## Activity
Produce an exact transcription of the listing below, omitting the pictures.

## Working data

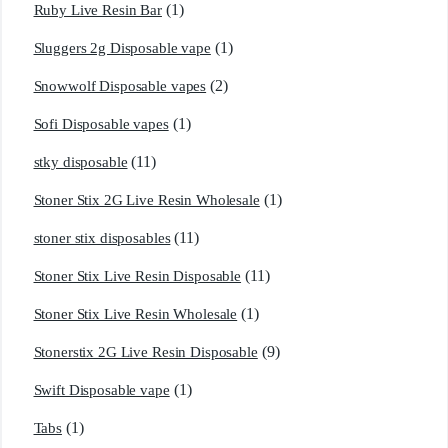
(1)
Ruby Live Resin Bar
(1)
Sluggers 2g Disposable vape
(2)
Snowwolf Disposable vapes
(1)
Sofi Disposable vapes
(11)
stky disposable
(1)
Stoner Stix 2G Live Resin Wholesale
(11)
stoner stix disposables
(11)
Stoner Stix Live Resin Disposable
(1)
Stoner Stix Live Resin Wholesale
(9)
Stonerstix 2G Live Resin Disposable
(1)
Swift Disposable vape
(1)
Tabs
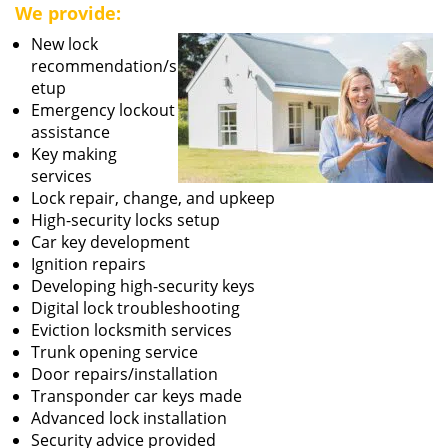
We provide:
New lock
recommendation/s
etup
Emergency lockout
assistance
Key making
services
Lock repair, change, and upkeep
High-security locks setup
Car key development
Ignition repairs
Developing high-security keys
Digital lock troubleshooting
Eviction locksmith services
Trunk opening service
Door repairs/installation
Transponder car keys made
Advanced lock installation
Security advice provided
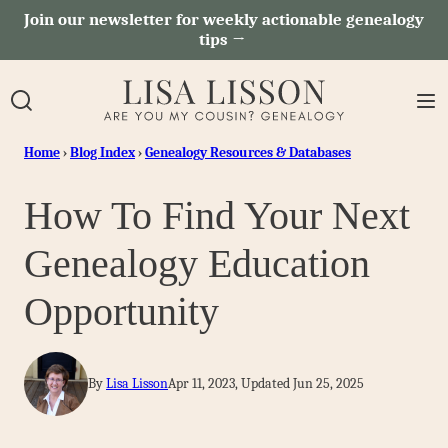
Skip
Join our newsletter for weekly actionable genealogy
tips →
to
content
Home
›
Blog Index
›
Genealogy Resources & Databases
How To Find Your Next
Genealogy Education
Opportunity
By
Lisa Lisson
Apr 11, 2023, Updated Jun 25, 2025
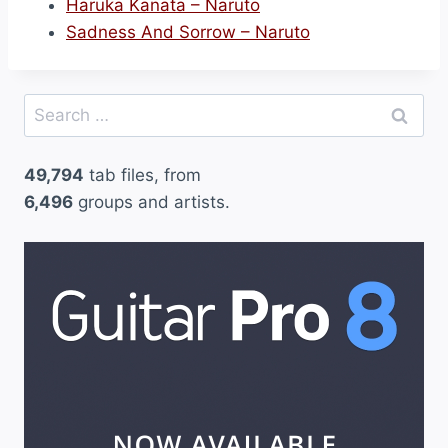
Haruka Kanata – Naruto
Sadness And Sorrow – Naruto
Search
for:
49,794
tab files, from
6,496
groups and artists.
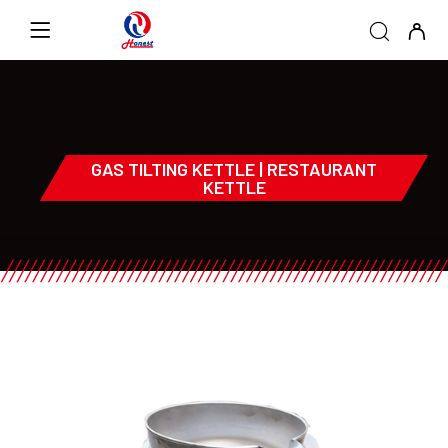
GAS TILTING KETTLE | RESTAURANT
KETTLE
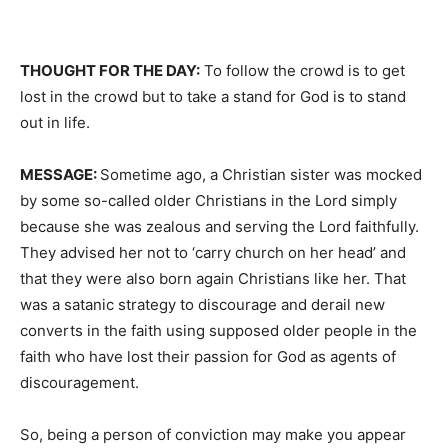
THOUGHT FOR THE DAY:
To follow the crowd is to get
lost in the crowd but to take a stand for God is to stand
out in life.
MESSAGE:
Sometime ago, a Christian sister was mocked
by some so-called older Christians in the Lord simply
because she was zealous and serving the Lord faithfully.
They advised her not to ‘carry church on her head’ and
that they were also born again Christians like her. That
was a satanic strategy to discourage and derail new
converts in the faith using supposed older people in the
faith who have lost their passion for God as agents of
discouragement.
So, being a person of conviction may make you appear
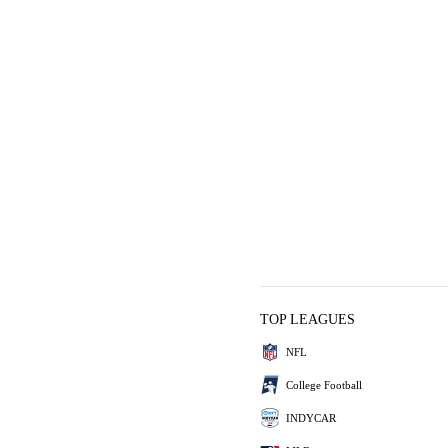
TOP LEAGUES
NFL
College Football
INDYCAR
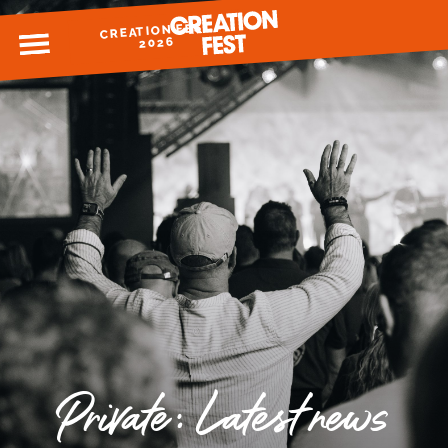
CREATION FEST
MENU
2026
READY FOR 2026?
GIVE TO CREATION FEST
Private: Latest news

## Written reply
(1)
Ruby Live Resin Bar
(1)
Sluggers 2g Disposable vape
(2)
Snowwolf Disposable vapes
(1)
Sofi Disposable vapes
(11)
stky disposable
(1)
Stoner Stix 2G Live Resin Wholesale
(11)
stoner stix disposables
(11)
Stoner Stix Live Resin Disposable
(1)
Stoner Stix Live Resin Wholesale
(9)
Stonerstix 2G Live Resin Disposable
(1)
Swift Disposable vape
(1)
Tabs
We provide:
New lock
recommendation/s
etup
Emergency lockout
assistance
Key making
services
Lock repair, change, and upkeep
High-security locks setup
Car key development
Ignition repairs
Developing high-security keys
Digital lock troubleshooting
Eviction locksmith services
Trunk opening service
Door repairs/installation
Transponder car keys made
Advanced lock installation
Security advice provided
Skip
Join our newsletter for weekly actionable genealogy
tips →
to
content
Home
›
Blog Index
›
Genealogy Resources & Databases
How To Find Your Next
Genealogy Education
Opportunity
By
Lisa Lisson
Apr 11, 2023, Updated Jun 25, 2025
Haruka Kanata – Naruto
Sadness And Sorrow – Naruto
Search
for:
49,794
tab files, from
6,496
groups and artists.
GAS TILTING KETTLE | RESTAURANT
KETTLE
THOUGHT FOR THE DAY:
To follow the crowd is to get
lost in the crowd but to take a stand for God is to stand
out in life.
MESSAGE:
Sometime ago, a Christian sister was mocked
by some so-called older Christians in the Lord simply
because she was zealous and serving the Lord faithfully.
They advised her not to ‘carry church on her head’ and
that they were also born again Christians like her. That
was a satanic strategy to discourage and derail new
converts in the faith using supposed older people in the
faith who have lost their passion for God as agents of
discouragement.
So, being a person of conviction may make you appear
TOP LEAGUES
NFL
College Football
INDYCAR
CREATION FEST
MENU
2026
READY FOR 2026?
GIVE TO CREATION FEST
Private: Latest news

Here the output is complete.